Work out how many lines of the material below mention the word "normal"; reply with the number only.

● ● ● ● ● ● ●

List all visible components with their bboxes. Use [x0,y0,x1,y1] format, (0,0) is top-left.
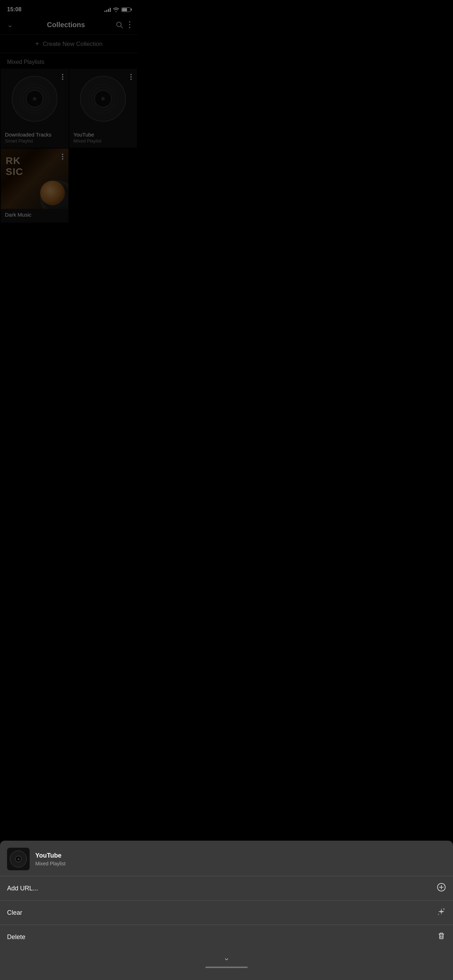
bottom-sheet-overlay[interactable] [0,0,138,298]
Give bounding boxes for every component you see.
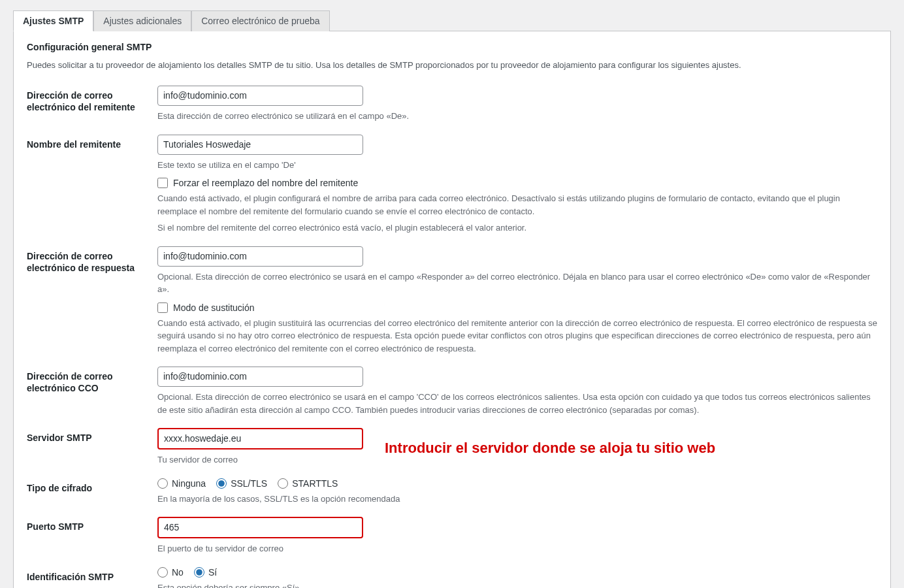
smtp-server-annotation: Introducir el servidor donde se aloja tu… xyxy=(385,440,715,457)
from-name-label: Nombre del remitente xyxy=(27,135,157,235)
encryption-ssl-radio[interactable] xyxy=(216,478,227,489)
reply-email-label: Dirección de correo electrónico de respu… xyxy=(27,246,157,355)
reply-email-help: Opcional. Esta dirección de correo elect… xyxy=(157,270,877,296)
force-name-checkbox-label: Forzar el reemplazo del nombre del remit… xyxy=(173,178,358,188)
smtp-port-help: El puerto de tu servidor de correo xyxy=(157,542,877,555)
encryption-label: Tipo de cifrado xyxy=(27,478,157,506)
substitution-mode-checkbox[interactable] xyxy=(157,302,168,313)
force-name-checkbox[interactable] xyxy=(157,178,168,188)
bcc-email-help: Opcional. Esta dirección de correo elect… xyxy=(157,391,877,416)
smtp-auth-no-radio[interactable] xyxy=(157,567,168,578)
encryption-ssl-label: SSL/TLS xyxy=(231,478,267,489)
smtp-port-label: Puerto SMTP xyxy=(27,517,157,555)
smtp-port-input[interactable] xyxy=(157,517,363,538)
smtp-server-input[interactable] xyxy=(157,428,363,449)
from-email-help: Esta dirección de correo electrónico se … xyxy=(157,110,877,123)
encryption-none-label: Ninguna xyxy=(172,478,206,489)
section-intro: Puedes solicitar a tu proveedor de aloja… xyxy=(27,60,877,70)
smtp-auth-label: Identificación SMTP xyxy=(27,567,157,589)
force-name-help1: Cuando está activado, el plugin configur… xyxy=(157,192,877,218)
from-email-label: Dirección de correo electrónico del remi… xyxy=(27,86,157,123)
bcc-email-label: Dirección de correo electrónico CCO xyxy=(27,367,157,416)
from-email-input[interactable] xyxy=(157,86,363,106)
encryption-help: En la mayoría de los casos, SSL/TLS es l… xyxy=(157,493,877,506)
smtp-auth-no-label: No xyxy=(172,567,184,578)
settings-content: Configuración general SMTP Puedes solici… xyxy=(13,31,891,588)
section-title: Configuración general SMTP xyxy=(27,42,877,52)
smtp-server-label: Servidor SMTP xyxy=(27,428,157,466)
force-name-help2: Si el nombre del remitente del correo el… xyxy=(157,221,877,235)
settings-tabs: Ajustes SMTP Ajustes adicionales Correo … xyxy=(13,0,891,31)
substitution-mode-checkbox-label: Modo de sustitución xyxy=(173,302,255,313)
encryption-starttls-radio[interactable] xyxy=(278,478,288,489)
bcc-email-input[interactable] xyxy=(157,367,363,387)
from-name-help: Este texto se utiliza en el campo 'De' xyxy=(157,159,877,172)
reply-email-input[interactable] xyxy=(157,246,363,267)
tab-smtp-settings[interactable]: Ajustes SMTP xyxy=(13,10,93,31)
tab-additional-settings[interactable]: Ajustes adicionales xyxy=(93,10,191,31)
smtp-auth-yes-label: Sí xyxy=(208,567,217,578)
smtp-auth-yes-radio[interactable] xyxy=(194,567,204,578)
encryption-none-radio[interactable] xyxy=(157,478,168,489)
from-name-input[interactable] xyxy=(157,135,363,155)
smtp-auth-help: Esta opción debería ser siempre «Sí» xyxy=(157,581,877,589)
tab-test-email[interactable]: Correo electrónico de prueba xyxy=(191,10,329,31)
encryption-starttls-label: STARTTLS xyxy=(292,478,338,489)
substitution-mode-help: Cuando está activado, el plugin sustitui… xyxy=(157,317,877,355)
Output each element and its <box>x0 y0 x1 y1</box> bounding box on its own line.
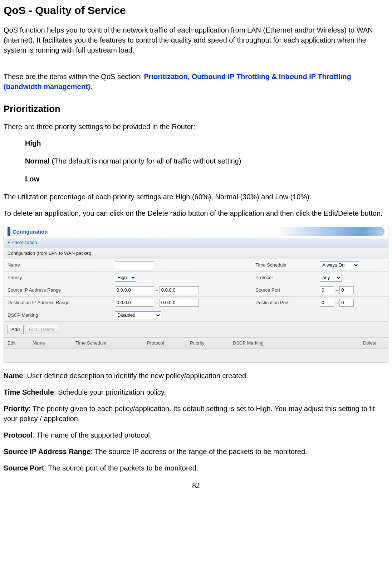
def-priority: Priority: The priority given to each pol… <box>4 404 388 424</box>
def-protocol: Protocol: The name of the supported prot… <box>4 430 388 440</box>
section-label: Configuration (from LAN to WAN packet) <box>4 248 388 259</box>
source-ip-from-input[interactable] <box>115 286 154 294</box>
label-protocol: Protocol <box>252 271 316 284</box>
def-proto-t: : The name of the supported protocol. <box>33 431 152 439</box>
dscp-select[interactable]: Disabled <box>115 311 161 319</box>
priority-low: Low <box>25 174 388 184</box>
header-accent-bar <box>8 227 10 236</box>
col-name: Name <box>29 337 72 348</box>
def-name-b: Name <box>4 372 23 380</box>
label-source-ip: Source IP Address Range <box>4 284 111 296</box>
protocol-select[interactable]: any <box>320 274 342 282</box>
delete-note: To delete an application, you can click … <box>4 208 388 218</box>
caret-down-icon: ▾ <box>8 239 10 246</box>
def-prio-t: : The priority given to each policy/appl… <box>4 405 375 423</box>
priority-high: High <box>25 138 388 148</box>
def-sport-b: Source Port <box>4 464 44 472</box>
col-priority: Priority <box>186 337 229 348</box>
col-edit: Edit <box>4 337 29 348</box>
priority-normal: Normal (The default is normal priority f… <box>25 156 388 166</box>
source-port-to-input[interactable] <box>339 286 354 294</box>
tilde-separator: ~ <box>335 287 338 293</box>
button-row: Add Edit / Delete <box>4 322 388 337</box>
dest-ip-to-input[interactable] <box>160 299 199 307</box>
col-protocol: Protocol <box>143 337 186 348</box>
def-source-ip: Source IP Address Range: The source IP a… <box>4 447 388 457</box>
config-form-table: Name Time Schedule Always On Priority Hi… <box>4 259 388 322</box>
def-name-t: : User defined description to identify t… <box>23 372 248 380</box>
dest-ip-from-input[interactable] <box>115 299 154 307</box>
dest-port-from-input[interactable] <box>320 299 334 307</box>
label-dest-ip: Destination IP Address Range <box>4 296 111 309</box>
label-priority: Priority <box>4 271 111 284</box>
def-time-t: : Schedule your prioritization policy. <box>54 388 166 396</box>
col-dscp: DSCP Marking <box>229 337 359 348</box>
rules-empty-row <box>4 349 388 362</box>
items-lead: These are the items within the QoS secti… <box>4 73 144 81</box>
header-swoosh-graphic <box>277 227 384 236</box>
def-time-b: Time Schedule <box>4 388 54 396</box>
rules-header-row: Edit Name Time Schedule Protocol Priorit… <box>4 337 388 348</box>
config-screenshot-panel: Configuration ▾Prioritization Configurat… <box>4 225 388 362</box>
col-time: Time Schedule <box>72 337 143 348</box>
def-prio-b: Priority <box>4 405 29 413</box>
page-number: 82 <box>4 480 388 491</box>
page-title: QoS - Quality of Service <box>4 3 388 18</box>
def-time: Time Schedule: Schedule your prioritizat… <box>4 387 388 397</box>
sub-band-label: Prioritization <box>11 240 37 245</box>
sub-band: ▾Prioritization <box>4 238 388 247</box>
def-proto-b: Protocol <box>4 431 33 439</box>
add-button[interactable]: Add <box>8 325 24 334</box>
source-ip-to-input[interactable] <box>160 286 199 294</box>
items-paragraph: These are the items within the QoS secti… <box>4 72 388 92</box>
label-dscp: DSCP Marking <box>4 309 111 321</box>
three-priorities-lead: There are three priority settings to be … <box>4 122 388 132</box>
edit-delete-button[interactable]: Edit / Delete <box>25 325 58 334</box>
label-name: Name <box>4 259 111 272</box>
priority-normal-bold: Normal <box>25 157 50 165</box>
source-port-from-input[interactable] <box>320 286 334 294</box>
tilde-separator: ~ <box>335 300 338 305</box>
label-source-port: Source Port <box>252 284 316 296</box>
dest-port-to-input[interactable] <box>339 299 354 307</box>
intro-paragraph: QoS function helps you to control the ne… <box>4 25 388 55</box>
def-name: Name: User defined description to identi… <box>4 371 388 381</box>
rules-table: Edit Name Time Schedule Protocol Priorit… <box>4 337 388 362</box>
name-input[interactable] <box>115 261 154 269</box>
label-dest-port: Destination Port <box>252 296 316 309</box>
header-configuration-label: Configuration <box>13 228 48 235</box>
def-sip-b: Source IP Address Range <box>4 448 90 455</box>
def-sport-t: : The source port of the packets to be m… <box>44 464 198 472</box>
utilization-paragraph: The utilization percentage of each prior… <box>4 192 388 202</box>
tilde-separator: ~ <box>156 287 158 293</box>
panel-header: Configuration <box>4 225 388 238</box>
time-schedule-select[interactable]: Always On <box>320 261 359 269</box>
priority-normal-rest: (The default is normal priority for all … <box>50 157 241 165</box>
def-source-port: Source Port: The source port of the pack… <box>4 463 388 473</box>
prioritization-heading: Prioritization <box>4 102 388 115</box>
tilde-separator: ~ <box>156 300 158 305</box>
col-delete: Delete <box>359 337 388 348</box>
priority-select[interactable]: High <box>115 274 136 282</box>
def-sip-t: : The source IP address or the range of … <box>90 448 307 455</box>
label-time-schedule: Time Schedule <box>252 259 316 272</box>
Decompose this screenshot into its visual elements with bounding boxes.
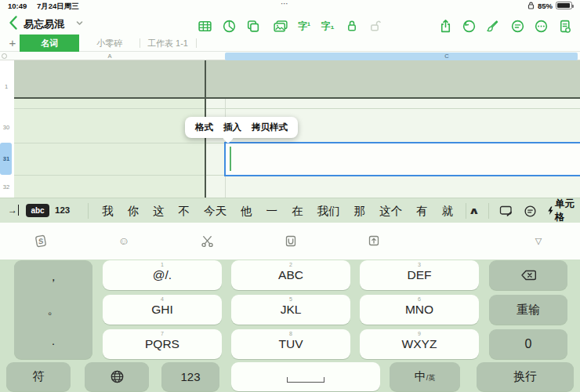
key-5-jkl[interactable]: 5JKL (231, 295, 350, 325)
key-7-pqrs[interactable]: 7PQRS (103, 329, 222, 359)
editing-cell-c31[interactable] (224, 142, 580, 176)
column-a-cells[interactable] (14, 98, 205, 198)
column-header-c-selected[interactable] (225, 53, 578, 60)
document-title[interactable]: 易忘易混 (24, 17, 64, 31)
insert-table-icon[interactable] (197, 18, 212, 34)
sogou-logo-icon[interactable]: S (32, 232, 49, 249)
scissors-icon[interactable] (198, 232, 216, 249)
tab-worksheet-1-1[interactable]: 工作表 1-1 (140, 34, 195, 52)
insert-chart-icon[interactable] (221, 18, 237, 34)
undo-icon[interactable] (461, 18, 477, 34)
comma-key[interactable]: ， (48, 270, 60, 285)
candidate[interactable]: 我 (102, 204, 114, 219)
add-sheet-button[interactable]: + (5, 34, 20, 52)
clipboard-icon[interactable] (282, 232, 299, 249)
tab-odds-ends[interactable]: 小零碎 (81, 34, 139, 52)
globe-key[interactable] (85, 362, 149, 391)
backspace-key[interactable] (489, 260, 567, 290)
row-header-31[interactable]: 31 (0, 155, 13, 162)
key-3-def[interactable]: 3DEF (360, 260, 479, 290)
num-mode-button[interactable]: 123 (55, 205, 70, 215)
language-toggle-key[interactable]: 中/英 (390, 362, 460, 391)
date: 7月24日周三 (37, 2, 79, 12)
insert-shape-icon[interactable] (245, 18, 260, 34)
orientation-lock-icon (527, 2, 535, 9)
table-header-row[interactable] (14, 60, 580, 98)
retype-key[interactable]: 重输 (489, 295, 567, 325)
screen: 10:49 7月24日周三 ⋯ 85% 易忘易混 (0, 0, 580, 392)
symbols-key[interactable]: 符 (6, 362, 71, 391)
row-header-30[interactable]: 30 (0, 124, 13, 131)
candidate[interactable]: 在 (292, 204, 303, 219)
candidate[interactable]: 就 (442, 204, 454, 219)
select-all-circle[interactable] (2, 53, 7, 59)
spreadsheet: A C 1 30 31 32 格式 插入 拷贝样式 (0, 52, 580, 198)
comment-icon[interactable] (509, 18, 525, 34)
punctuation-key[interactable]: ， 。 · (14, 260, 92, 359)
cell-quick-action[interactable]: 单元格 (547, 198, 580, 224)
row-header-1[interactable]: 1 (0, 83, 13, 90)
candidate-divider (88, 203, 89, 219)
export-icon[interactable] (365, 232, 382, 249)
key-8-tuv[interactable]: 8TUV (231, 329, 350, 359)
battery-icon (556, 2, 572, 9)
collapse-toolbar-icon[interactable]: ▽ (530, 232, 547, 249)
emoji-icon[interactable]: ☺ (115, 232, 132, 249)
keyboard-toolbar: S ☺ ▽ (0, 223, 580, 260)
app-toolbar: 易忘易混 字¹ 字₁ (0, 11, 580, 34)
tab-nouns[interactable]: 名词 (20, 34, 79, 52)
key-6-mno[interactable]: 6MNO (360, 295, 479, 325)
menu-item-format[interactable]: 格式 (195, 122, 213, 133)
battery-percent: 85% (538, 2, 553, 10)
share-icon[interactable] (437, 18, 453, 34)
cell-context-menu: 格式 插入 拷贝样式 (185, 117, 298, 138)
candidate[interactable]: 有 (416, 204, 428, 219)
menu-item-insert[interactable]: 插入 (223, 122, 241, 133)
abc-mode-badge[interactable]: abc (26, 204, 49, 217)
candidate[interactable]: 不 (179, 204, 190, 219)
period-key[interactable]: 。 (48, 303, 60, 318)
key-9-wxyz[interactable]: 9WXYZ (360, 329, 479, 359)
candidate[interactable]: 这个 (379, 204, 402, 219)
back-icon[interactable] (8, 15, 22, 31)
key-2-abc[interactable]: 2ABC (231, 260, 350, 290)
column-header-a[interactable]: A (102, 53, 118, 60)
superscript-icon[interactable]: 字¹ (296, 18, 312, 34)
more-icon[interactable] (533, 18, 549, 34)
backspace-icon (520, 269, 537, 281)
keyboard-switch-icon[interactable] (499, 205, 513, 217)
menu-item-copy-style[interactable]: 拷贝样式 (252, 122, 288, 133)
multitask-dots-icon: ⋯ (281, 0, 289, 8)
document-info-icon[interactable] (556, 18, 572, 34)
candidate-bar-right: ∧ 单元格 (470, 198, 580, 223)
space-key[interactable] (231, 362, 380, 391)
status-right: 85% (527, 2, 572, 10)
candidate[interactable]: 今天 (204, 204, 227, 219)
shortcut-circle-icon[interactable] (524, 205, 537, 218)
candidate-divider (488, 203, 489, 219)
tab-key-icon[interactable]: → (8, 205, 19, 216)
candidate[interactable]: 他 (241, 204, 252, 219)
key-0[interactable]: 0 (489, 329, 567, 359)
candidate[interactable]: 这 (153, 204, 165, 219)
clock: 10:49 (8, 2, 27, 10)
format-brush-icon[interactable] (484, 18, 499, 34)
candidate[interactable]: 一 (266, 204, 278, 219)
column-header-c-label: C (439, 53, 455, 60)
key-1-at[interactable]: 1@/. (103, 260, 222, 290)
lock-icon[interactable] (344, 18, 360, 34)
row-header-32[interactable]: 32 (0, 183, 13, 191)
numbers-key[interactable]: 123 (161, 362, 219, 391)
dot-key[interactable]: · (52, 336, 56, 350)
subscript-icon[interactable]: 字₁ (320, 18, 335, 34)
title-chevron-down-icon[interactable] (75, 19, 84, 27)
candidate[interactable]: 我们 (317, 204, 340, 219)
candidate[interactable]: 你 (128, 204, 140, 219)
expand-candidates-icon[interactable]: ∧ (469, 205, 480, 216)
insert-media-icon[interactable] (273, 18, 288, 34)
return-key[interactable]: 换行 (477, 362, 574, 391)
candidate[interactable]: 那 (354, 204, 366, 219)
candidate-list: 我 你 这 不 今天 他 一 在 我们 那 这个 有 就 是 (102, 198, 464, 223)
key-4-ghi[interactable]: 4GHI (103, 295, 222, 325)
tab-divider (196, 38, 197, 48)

● ● ● ● ● ● ●

» **Problem solution**:
3